Directions: Beginning with the line that contains "C.so Vercelli, 71/D", repeat each line exactly through the end of the listing below. Pictures stay out.

### Records for processing ###

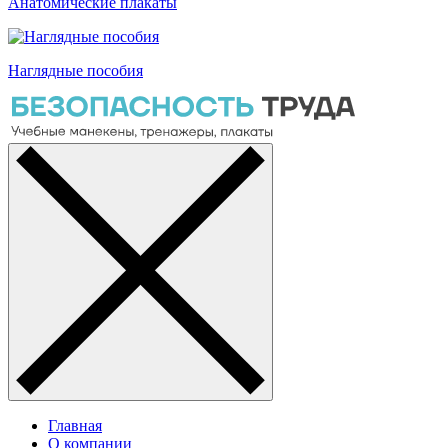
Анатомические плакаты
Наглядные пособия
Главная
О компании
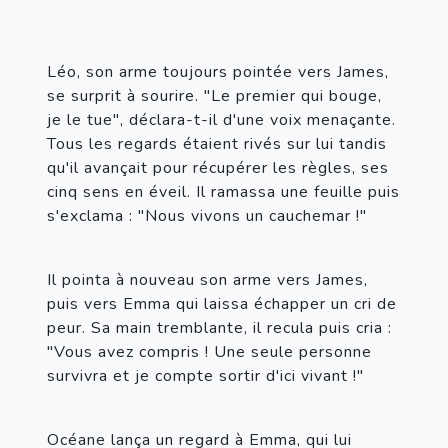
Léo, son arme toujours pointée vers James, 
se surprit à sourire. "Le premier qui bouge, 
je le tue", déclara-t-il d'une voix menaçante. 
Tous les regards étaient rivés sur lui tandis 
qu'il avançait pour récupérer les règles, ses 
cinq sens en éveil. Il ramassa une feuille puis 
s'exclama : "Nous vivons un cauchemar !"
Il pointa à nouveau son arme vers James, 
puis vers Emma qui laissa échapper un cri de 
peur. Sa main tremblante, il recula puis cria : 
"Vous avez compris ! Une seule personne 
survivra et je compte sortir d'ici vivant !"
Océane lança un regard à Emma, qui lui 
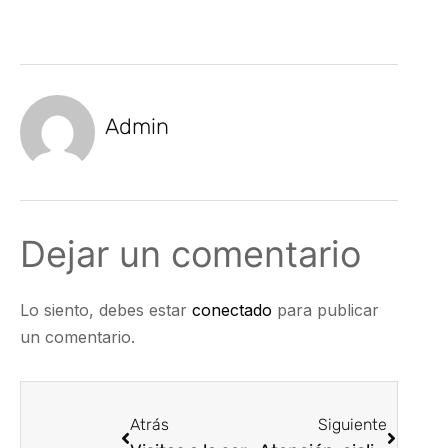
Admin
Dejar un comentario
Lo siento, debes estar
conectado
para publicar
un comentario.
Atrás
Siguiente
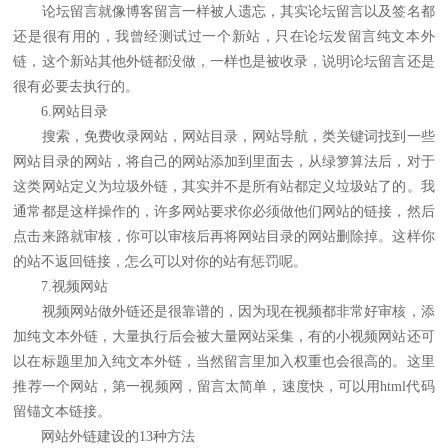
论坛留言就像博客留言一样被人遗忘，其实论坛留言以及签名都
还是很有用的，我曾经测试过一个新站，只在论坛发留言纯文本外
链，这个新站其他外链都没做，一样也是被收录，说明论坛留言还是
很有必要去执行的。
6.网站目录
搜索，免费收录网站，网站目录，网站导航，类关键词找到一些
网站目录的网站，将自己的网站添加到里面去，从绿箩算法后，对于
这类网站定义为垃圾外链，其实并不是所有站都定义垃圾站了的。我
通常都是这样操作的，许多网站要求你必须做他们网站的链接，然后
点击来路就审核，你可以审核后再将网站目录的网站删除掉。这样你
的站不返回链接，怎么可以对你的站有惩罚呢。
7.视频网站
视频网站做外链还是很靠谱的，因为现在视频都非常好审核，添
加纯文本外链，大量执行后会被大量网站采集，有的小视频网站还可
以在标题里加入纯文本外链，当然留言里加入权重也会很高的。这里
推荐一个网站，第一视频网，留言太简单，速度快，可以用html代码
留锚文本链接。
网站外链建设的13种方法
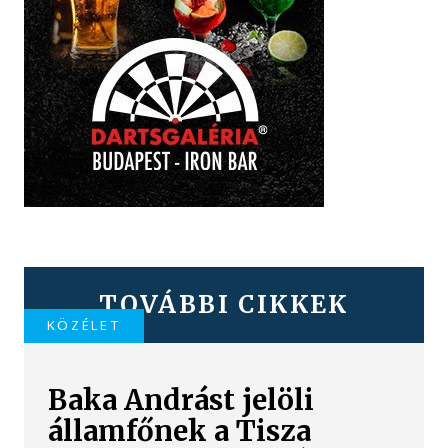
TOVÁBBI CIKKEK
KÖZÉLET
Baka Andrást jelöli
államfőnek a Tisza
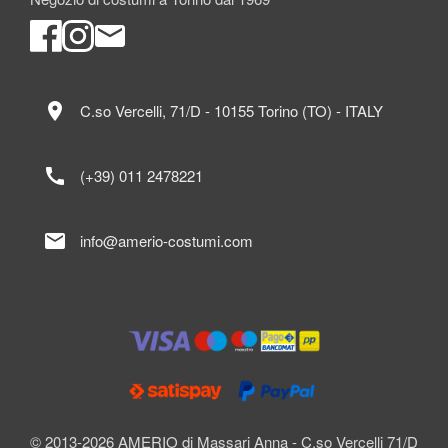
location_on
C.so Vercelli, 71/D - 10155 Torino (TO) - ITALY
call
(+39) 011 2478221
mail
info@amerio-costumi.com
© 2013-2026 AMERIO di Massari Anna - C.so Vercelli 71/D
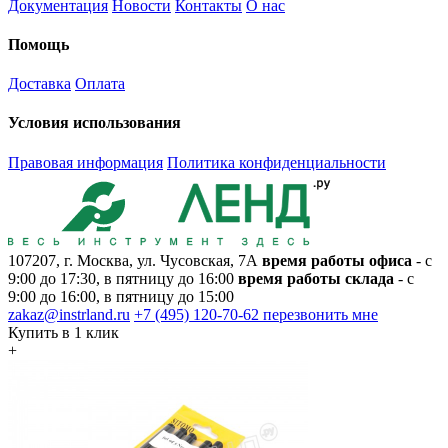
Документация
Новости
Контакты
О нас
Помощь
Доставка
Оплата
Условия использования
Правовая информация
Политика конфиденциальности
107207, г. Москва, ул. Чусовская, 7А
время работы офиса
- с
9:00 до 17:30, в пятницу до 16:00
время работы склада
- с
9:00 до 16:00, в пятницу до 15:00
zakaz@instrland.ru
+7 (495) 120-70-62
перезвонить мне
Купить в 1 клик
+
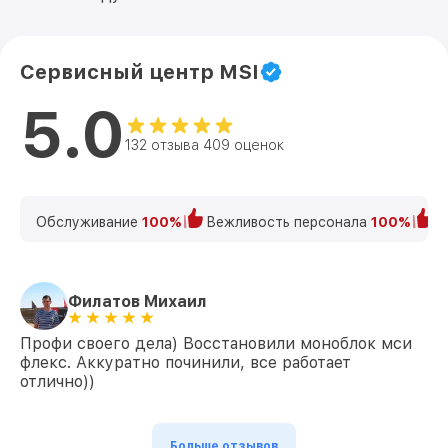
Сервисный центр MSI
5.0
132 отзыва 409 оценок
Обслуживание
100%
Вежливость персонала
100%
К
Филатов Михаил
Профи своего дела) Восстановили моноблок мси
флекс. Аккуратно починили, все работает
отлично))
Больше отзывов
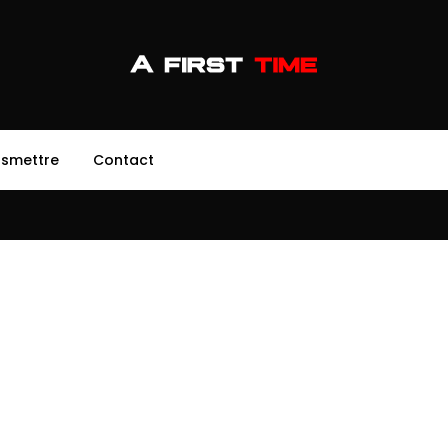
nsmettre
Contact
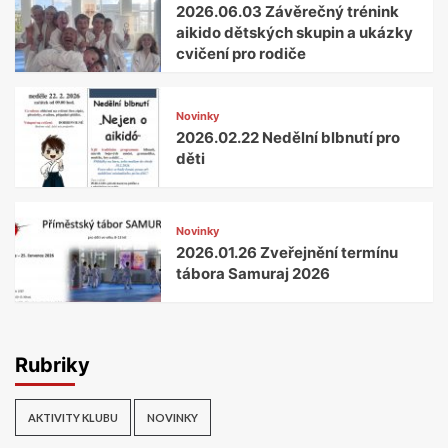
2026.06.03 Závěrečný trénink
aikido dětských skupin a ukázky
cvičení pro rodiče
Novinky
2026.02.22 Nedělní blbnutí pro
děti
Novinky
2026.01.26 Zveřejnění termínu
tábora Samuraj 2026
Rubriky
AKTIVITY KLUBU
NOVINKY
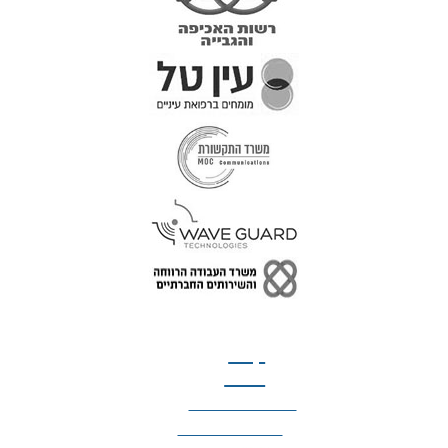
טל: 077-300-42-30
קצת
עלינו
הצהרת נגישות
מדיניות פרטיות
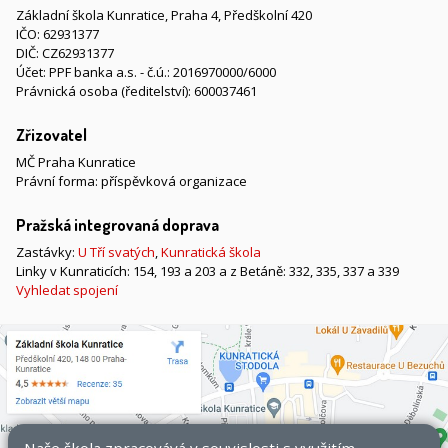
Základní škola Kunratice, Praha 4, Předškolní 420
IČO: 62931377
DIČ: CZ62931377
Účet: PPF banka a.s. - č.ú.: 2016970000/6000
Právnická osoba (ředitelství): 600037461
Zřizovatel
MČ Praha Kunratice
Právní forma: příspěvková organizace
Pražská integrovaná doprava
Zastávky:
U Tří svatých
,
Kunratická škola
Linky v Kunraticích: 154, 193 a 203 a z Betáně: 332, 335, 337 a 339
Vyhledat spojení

###

Written reply:
C.so Vercelli, 71/D - 10155 Torino (TO) - ITALY
call
(+39) 011 2478221
mail
info@amerio-costumi.com
© 2013-2026 AMERIO di Massari Anna - C.so Vercelli 71/D
Документация
Новости
Контакты
О нас
Помощь
Доставка
Оплата
Условия использования
Правовая информация
Политика конфиденциальности
107207, г. Москва, ул. Чусовская, 7А
время работы офиса
- с
9:00 до 17:30, в пятницу до 16:00
время работы склада
- с
9:00 до 16:00, в пятницу до 15:00
zakaz@instrland.ru
+7 (495) 120-70-62
перезвонить мне
Купить в 1 клик
+
Сервисный центр MSI
5.0
132 отзыва 409 оценок
Обслуживание
100%
Вежливость персонала
100%
К
Филатов Михаил
Профи своего дела) Восстановили моноблок мси
флекс. Аккуратно починили, все работает
отлично))
Больше отзывов
nsmettre
Contact
2026.06.03 Závěrečný trénink
aikido dětských skupin a ukázky
cvičení pro rodiče
Novinky
2026.02.22 Nedělní blbnutí pro
děti
Novinky
2026.01.26 Zveřejnění termínu
tábora Samuraj 2026
Rubriky
AKTIVITY KLUBU
NOVINKY
טל: 077-300-42-30
קצת
עלינו
הצהרת נגישות
מדיניות פרטיות
Základní škola Kunratice, Praha 4, Předškolní 420
IČO: 62931377
DIČ: CZ62931377
Účet: PPF banka a.s. - č.ú.: 2016970000/6000
Právnická osoba (ředitelství): 600037461
Zřizovatel
MČ Praha Kunratice
Právní forma: příspěvková organizace
Pražská integrovaná doprava
Zastávky:
U Tří svatých
,
Kunratická škola
Linky v Kunraticích: 154, 193 a 203 a z Betáně: 332, 335, 337 a 339
Vyhledat spojení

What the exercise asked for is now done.